An der umstrittenen innerkoreanischen Seegrenze im Gelben Meer ist es erneut zu einem Zwischenfall gekommen. Die südkoreanische Marine gab Warnschüsse auf mehrere nordkoreanische Fischerboote ab. Sie wolle die Flotte damit aus den von Südkorea beanspruchten Gewässern vertreiben.


Seoul - Die südkoreanische Marine feuerte am Freitag Warnschüsse ab, um mehrere nordkoreanische Fischerboote aus den von Südkorea beanspruchten Gewässern vor der Westküste des Landes zu vertreiben. Das teilte ein Offizier des Generalstabs der südkoreanischen Streitkräfte mit. Die Schüsse hätten die Boote nicht getroffen. Die nordkoreanische Marine sei an dem Zwischenfall im Gelben Meer nicht beteiligt gewesen.

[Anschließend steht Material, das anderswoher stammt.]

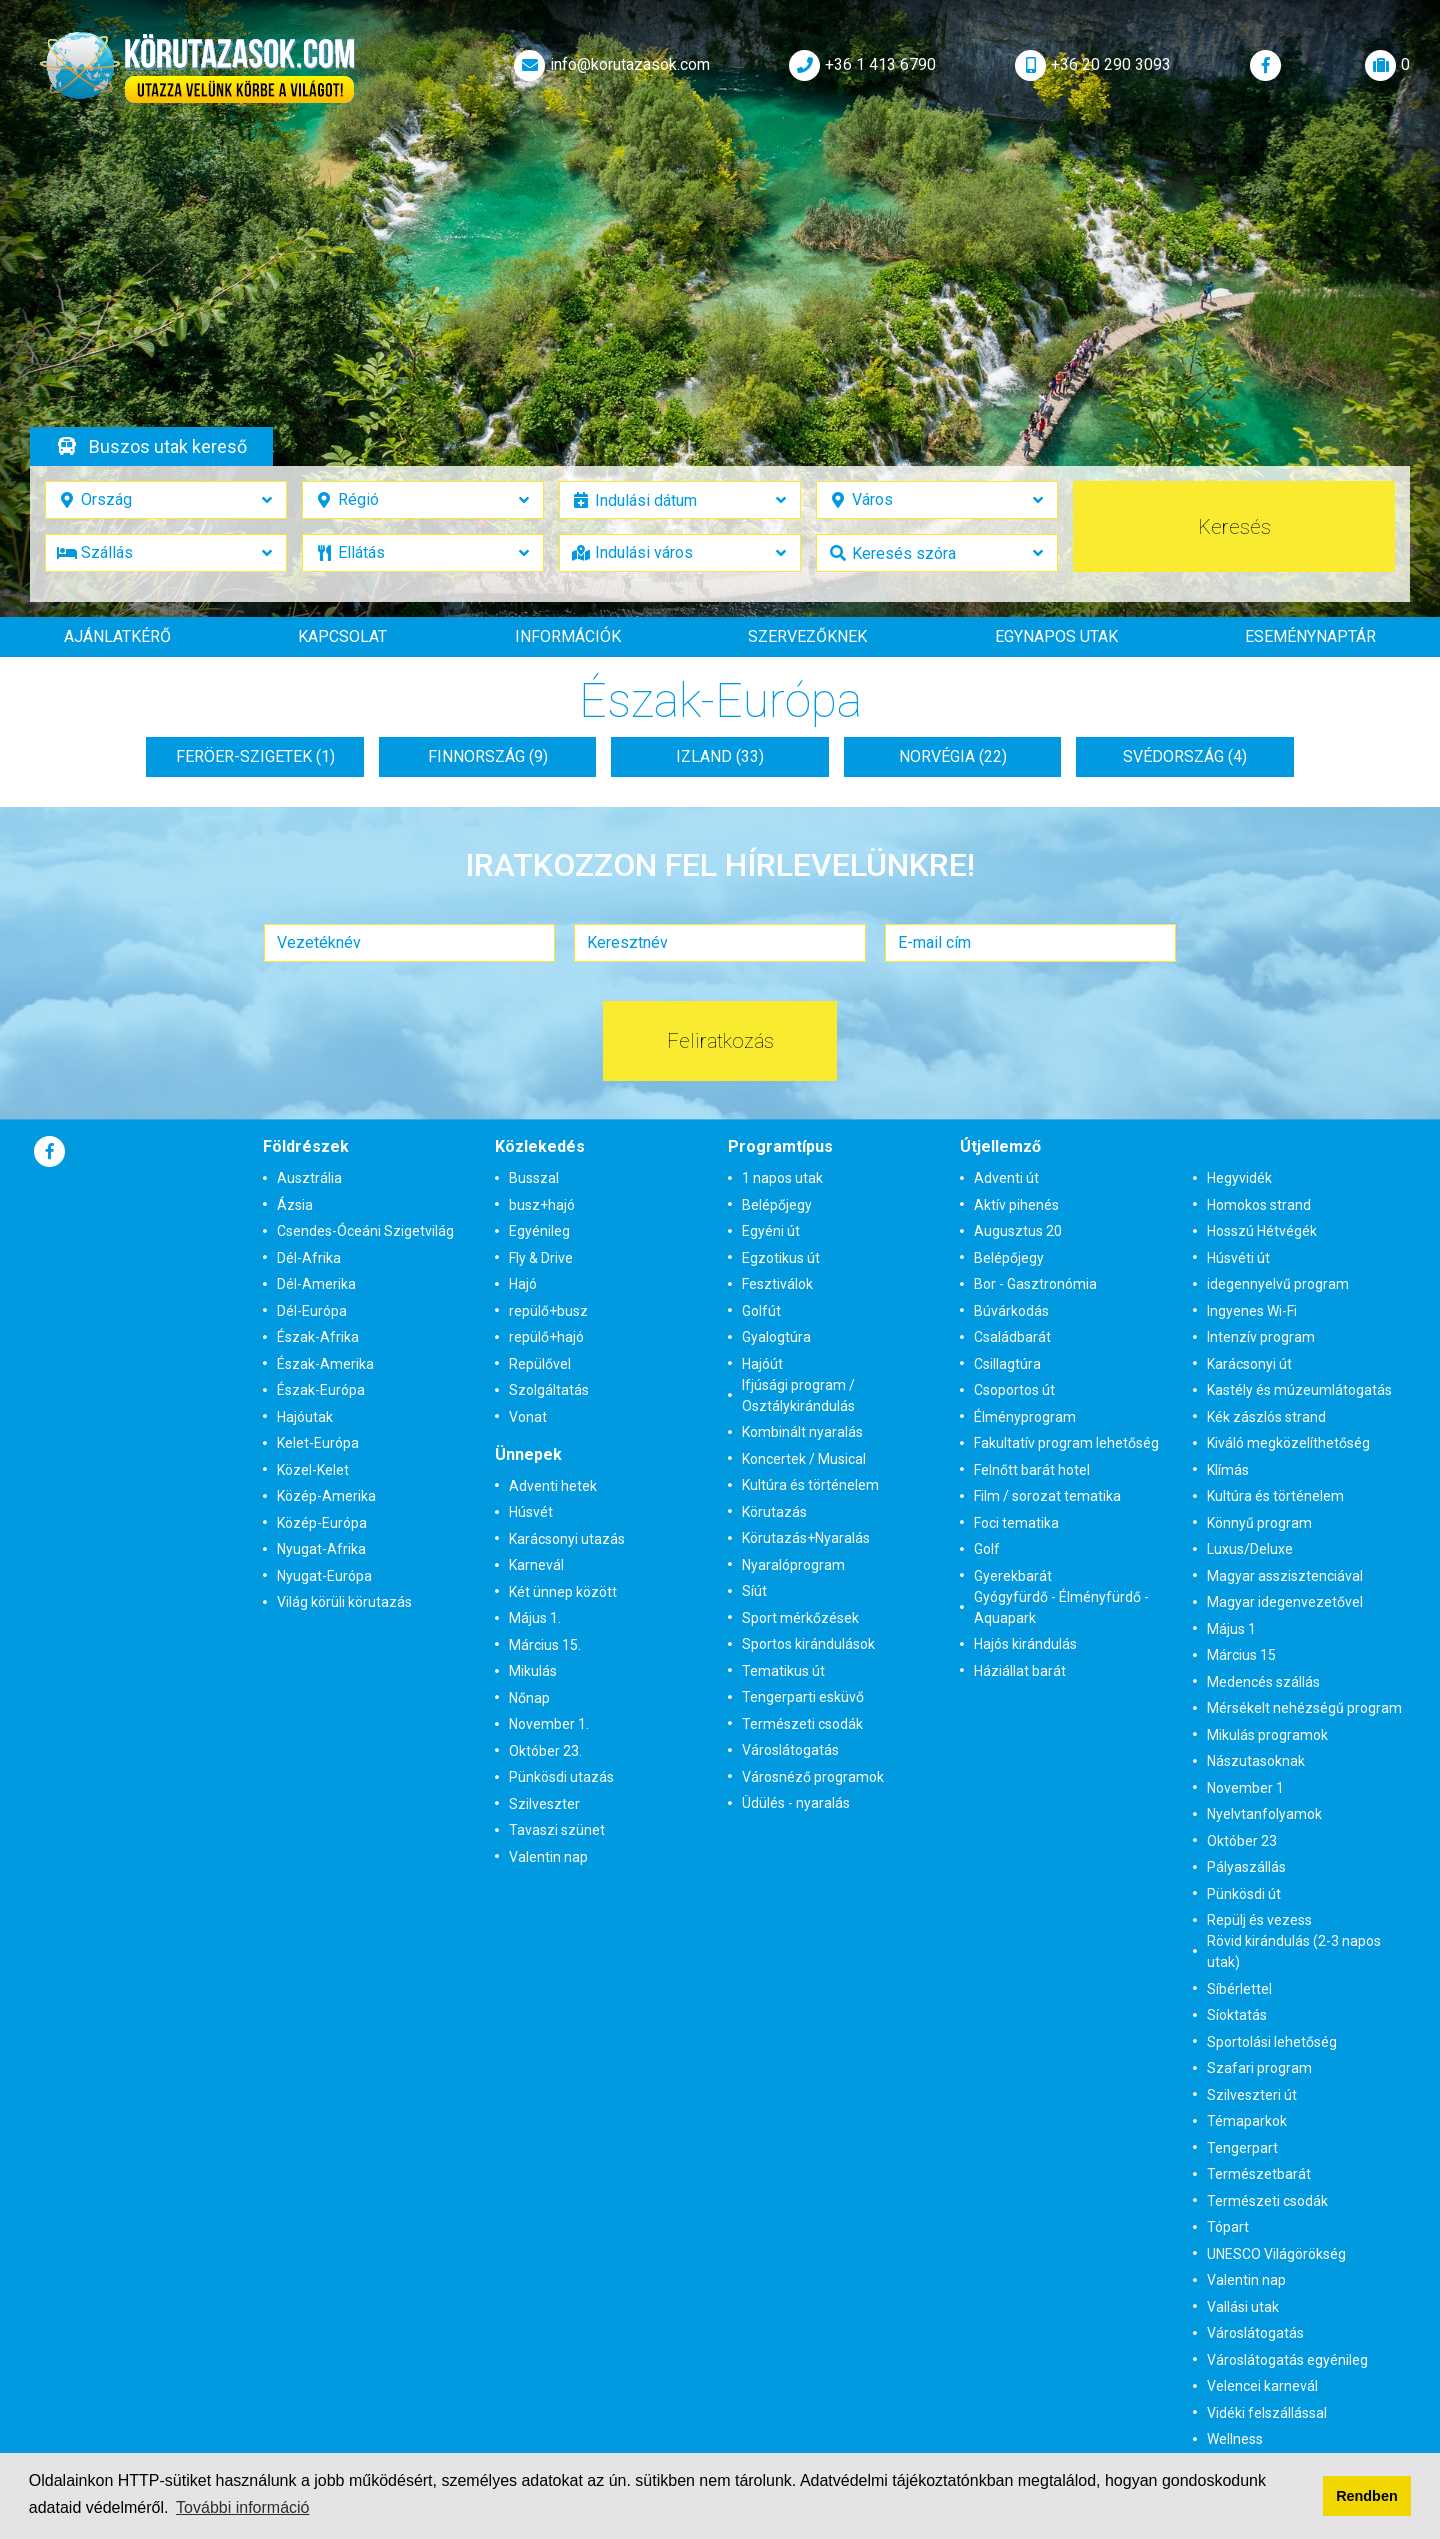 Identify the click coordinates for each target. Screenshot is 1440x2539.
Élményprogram (1025, 1417)
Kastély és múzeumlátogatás (1299, 1390)
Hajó (523, 1284)
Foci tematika (1016, 1523)
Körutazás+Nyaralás (806, 1538)
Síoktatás (1237, 2015)
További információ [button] (242, 2507)
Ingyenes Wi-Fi (1252, 1311)
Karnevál (536, 1565)
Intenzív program (1261, 1337)
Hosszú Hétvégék (1262, 1231)
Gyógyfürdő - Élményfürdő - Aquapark (1061, 1607)
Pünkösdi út (1244, 1894)
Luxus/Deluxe (1250, 1549)
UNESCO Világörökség (1276, 2254)
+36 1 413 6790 (860, 65)
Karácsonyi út (1249, 1364)
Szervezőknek (807, 636)
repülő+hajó (546, 1337)
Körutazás (774, 1512)
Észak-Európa (321, 1390)
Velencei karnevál (1262, 2386)
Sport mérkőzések (800, 1618)
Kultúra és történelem (810, 1485)
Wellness (1235, 2439)
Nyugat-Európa (324, 1576)
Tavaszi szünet (557, 1830)
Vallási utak (1243, 2307)
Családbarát (1012, 1337)
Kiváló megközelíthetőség (1288, 1443)
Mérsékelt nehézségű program (1304, 1708)
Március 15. (545, 1645)
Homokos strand (1259, 1205)
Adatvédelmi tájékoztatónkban (906, 2480)
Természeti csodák (802, 1724)
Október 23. (545, 1751)
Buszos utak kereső (168, 446)
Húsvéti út (1238, 1258)
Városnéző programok (813, 1777)
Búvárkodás (1011, 1311)
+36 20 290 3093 (1091, 65)
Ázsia (295, 1205)
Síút (754, 1591)
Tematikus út (783, 1671)
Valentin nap (548, 1857)
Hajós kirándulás (1025, 1644)
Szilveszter (544, 1804)
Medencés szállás (1263, 1682)
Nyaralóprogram (793, 1565)
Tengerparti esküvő (803, 1697)
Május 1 (1231, 1629)
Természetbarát (1259, 2174)
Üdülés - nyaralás (796, 1803)
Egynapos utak (1056, 636)
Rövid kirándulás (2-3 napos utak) (1294, 1951)
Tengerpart (1242, 2148)
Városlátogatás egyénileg (1287, 2360)
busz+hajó (542, 1205)
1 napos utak (782, 1178)
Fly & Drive (541, 1258)
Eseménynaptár (1310, 636)
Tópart (1228, 2227)
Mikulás (533, 1671)
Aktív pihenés (1016, 1205)
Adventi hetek (553, 1486)
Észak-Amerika (325, 1364)
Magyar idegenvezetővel (1285, 1602)
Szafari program (1259, 2068)
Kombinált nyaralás (802, 1432)
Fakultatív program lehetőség (1066, 1443)
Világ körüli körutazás (344, 1602)
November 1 (1245, 1788)
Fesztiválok (777, 1284)
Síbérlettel (1239, 1989)
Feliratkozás (720, 1041)
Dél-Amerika (316, 1284)
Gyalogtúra (776, 1337)
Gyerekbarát (1013, 1576)
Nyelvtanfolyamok (1264, 1814)
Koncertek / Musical (804, 1459)
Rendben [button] (1367, 2496)
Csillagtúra (1007, 1364)
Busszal (534, 1178)
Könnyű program (1259, 1523)
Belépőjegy (777, 1205)
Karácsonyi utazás (567, 1539)
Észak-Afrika (318, 1337)
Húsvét (531, 1512)
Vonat (528, 1417)
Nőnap (529, 1698)
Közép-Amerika (326, 1496)
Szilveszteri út (1252, 2095)
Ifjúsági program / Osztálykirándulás (798, 1395)
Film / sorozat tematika (1047, 1496)
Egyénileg (539, 1231)
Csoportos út (1014, 1390)
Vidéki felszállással (1267, 2413)
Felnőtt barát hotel (1032, 1470)
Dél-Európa (312, 1311)
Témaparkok (1247, 2121)
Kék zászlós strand (1266, 1417)
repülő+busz (548, 1311)
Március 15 (1241, 1655)
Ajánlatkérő (117, 636)
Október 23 (1242, 1841)
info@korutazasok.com (610, 65)
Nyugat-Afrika (321, 1549)
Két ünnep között (563, 1592)
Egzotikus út (781, 1258)
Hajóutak (305, 1417)
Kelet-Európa (318, 1443)
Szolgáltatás (549, 1390)
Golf (987, 1549)
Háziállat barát (1020, 1671)
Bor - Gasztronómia (1035, 1284)
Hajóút (762, 1364)
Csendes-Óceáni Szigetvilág (365, 1231)
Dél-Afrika (309, 1258)
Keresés (1234, 527)
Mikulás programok (1267, 1735)
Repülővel (540, 1364)
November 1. (549, 1724)
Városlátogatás (790, 1750)
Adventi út (1006, 1178)
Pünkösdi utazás (561, 1777)
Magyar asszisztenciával (1285, 1576)
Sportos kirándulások (808, 1644)
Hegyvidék (1239, 1178)
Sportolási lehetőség (1272, 2042)
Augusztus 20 (1018, 1231)
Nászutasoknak (1256, 1761)
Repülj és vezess (1259, 1920)
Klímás (1228, 1470)
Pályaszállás (1246, 1867)
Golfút (761, 1311)
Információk (568, 636)
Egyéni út (771, 1231)
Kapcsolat (342, 636)
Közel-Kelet (313, 1470)
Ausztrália (309, 1178)
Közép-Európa (322, 1523)
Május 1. (535, 1618)
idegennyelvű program (1278, 1284) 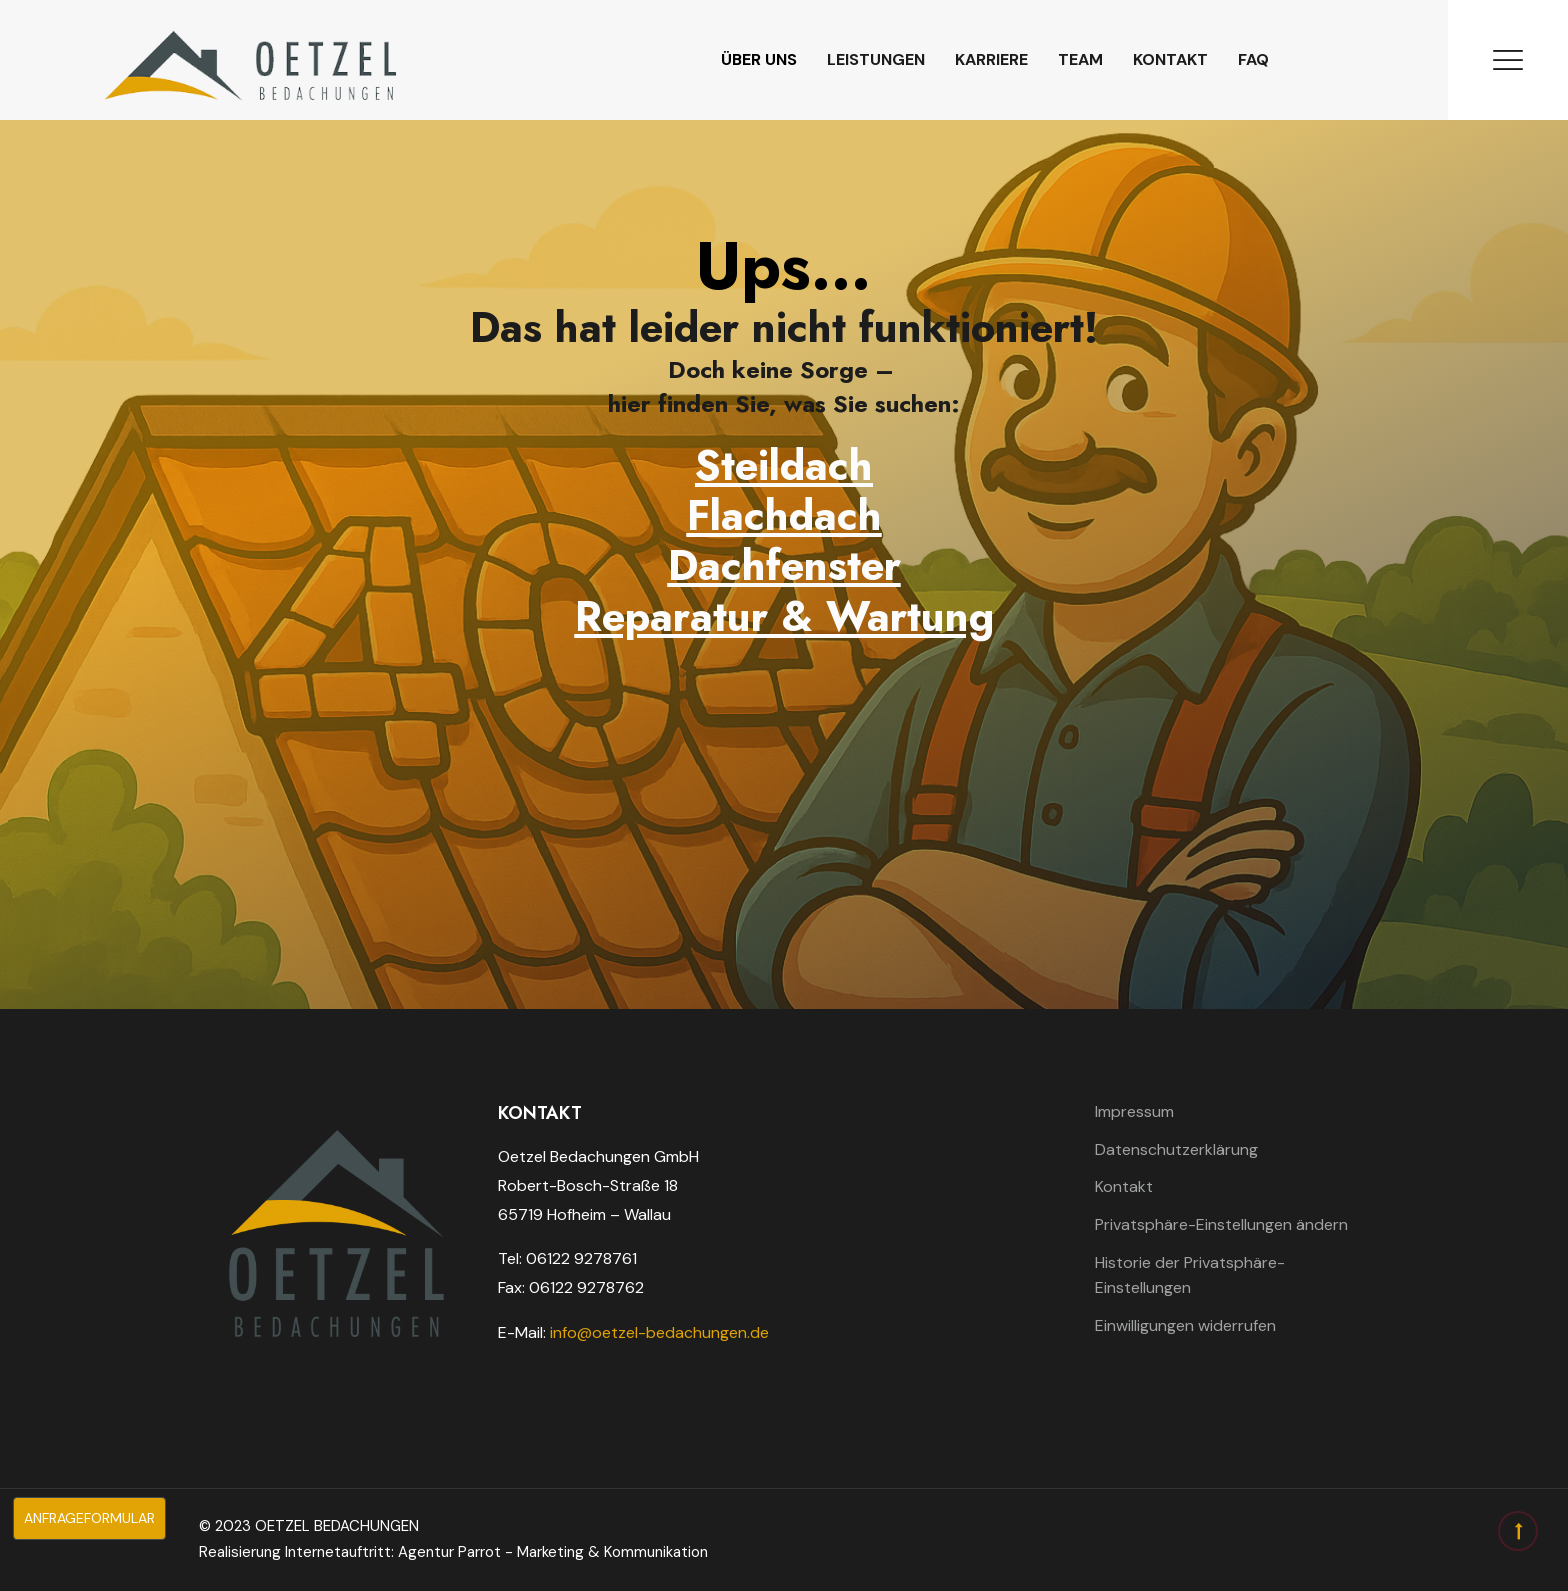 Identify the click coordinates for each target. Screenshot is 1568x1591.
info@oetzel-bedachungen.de (659, 1332)
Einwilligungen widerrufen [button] (1185, 1325)
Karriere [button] (991, 59)
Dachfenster (784, 565)
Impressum (1134, 1111)
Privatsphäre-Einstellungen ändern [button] (1221, 1224)
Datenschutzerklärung (1176, 1149)
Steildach (784, 465)
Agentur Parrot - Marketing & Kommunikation (553, 1552)
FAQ (1253, 59)
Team (1080, 59)
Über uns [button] (759, 59)
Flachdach (784, 515)
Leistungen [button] (876, 59)
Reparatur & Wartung (784, 616)
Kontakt (1170, 59)
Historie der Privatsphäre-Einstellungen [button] (1190, 1275)
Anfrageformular (83, 1518)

Es seien sechs Fischerboote gewesen, die nach den Schüssen wieder über die Grenzlinie nach Nordkorea zurückgekehrt seien. Nach südkoreanischen Angaben hatte es in den vergangenen Tagen wieder mehrere Fälle gegeben, in denen Fischerboote aus Nordkorea in Südkoreas Gewässer eingedrungen seien.

Nordkorea erkennt die sogenannte Nördliche Grenzlinie vor der Westküste nicht an. Diese Linie wurde zum Ende des Korea-Kriegs 1953 einseitig von einem Uno-Kommando gezogen.